In contrast, a permissionless blockchain allows anyone to join and participate without permission. It operates in a decentralized manner, where participants collectively validate transactions. Permissionless blockchains prioritize transparency and censorship resistance, making them ideal for public use cases where trust and inclusivity are important.
Claims that the XRPL is permissioned have recently risen, but Schwartz and other XRP proponents have swiftly debunked them. As disclosed by The Crypto Basic, a community member previously argued that the consensus mechanism of the XRPL makes it permissioned.
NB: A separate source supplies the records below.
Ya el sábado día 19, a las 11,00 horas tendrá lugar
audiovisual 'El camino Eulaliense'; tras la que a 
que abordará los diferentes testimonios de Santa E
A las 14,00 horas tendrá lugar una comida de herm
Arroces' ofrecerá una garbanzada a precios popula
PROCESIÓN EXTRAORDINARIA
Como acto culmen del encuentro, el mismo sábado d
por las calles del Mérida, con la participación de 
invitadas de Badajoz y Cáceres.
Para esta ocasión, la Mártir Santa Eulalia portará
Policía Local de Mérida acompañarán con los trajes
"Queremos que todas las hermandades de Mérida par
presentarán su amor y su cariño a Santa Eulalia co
Schwartz dispelled this assertion.
Ripple Stresses XRPL’s Independence
Meanwhile, Ripple has continued to emphasize the independence of the XRP Ledger (XRPL) despite its close ties with the network and its native token. The firm has stressed that it neither controls the public XRPL network nor the XRP token. This represents part of its arguments in the ongoing SEC lawsuit where the agency is alleging a common enterprise between the firm and XRP holders.
However, this rebuttal from Ripple has not stopped the proliferation of certain reports which sometimes erroneously call the network or the token “Ripple.” Proponents believe the Atlanta Fed article is one such report. However, ScamDetective asserted that the article could refer to the private ledgers developed by Ripple for use cases such as CBDC pilots.